Samy : The CAMERA is a RECORDER to record the vision and the world of the director. The medium of support is immaterial. The content makes the difference whether in teledrama, stage, or cinema. In Sri Lanka there's only a handful of theaters where we can project a film with its full artistic properties like the colours, sound, etc.
TV Times: Do you consider teledrama in Sri Lanka a serious art? Could it be a platform to discuss serious issues?
Samy: Sure. I believe that teledrama is the only art that Sri Lankan people could easily afford. Therefore, the knowledge and the Cultural Revolution must begin from there. However, no one seems to care. It has become a business - 20 minute parts made to insert commercials. Producers are waiting in queues to expose their work. Who judges this work? People who are ignorant about our field, about acting, directing, writing, lighting, music, editing. Being a professor in languages or a lawyer or an engineer does not mean that you can do the job. I have graduated in my field from 5 universities. Does that allow me to walk into Appollo and give my advice to the neuro surgeon there? So what does this neuro surgeon do in our field? ignorance has reached the chaotic stage. We give prizes to whom? And for what? It doesn't seem to matter, because we are all smiling.

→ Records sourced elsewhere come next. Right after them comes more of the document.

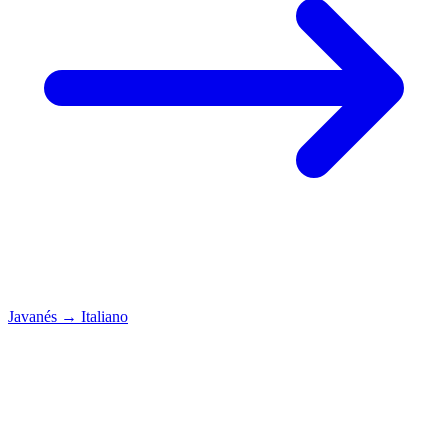
Javanés
→
Italiano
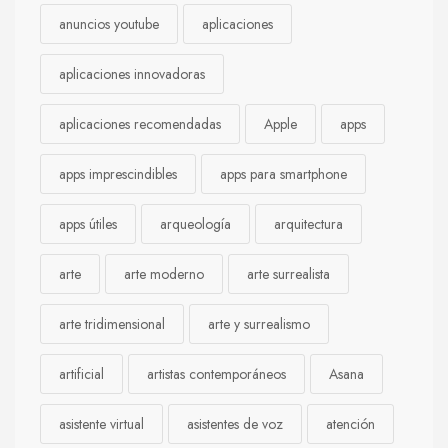
anuncios youtube
aplicaciones
aplicaciones innovadoras
aplicaciones recomendadas
Apple
apps
apps imprescindibles
apps para smartphone
apps útiles
arqueología
arquitectura
arte
arte moderno
arte surrealista
arte tridimensional
arte y surrealismo
artificial
artistas contemporáneos
Asana
asistente virtual
asistentes de voz
atención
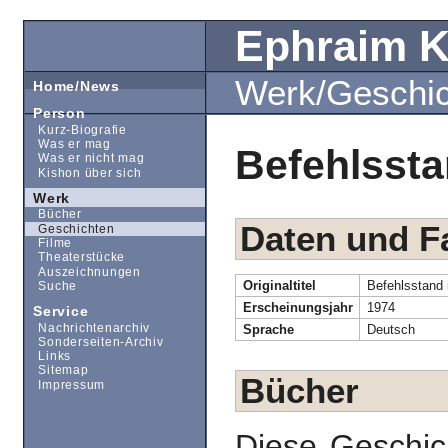
Ephraim 
Werk/Geschi
Home/News
Person
Kurz-Biografie
Was er mag
Befehlssta
Was er nicht mag
Kishon über sich
Werk
Bücher
Daten und F
Geschichten
Filme
Theaterstücke
Auszeichnungen
Originaltitel
Befehlsstand i
Suche
Erscheinungsjahr
1974
Service
Nachrichtenarchiv
Sprache
Deutsch
Sonderseiten-Archiv
Links
Sitemap
Bücher
Impressum
Diese Geschic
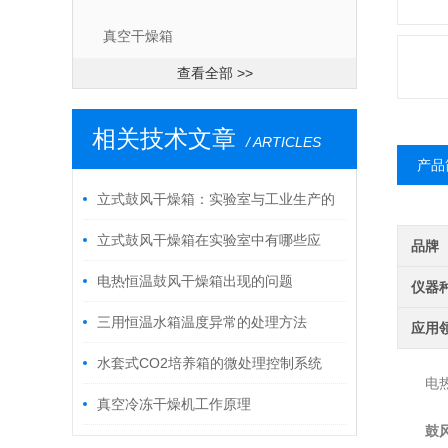
真空干燥箱
查看全部 >>
相关技术文章
/ ARTICLES
产品
立式鼓风干燥箱：实验室与工业生产的
精密热工基石
立式鼓风干燥箱在实验室中有哪些应
品牌
用？
电热恒温鼓风干燥箱出现的问题
仪器
三用恒温水箱温度异常的处理方法
应用
水套式CO2培养箱的微处理控制系统
电热鼓
真空冷冻干燥机工作原理
鼓风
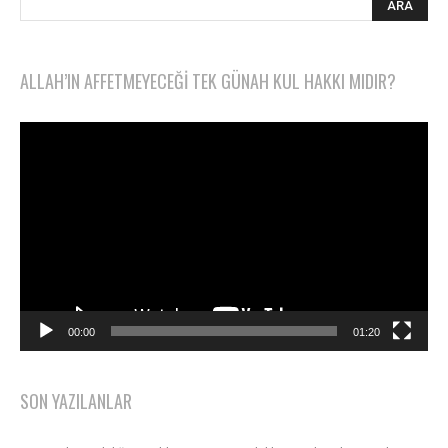
ALLAH’IN AFFETMEYECEĞI TEK GÜNAH KUL HAKKI MIDIR?
Video
oynatıcı
00:00
01:20
SON YAZILANLAR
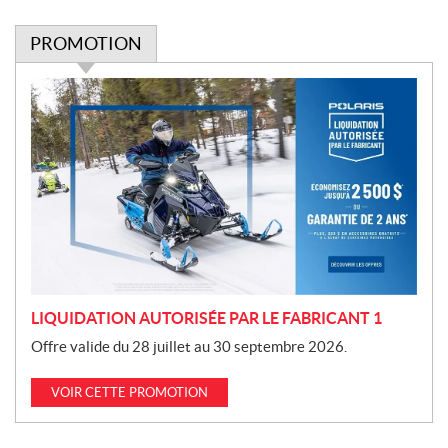
PROMOTION
P
r
o
m
o
t
i
o
n
LIQUIDATION AUTORISÉE PAR LE FABRICANT 1
Offre valide du 28 juillet au 30 septembre 2026.
VOIR CETTE PROMOTION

TV Times: What do you think about the Sri Lankan audience (According to the ratings majority of them watch Indian soap dubbed into local languages)?
Samy: No one has really explained the difference to the audience. They seem to be fed with the same kind of dramas where either poor girl meets the rich boy or vice versa. Indians are funny. They do make a lot of noise for nothing. They zoom 5 times on the face of the actor in order to show that he is in trouble. They think that audience would not understand if you zoom just once. Everybody betray everybody and at the end the directors betrays themselves and the public.
TV Times: What is your idea working with Sri Lankan cast and crew (who are self taught)?
Samy: All my crew clearly understood my needs and what I asked for. And what you see in the teledrama is what they have done.
TV Times: Have you any hope in making a film in future?
Samy: My dream is not the support of film or tape. My next work is a film, but I don't think that it is going to be more important than "Jeewachakra". The world has become a smaller place. Although an island is a part of that world we address ourselves to that world, not to the island.
TV Times: What do you think about Sri Lankan cinema? (Comedies and commercials make box office hits, while artistic films become failures)
Samy: I will not comment on that point. I'll give you my advice. Let's make a real cinema school/studio. Let's bring new revolutionary writers who have made films like "Little Miss Sunshine" or "Babel", some Italian DOP's, some actors and let's pay them for one year. We cannot go on playing we are poor country. Let's afford it. The industry will change in one year. Forget the paper and the diploma, let's go to the real thing. Honesty, knowledge, conscience and the control of the media. Because the paradox in all this is "ART IS BIGGER THAN LIFE" - it's our dream.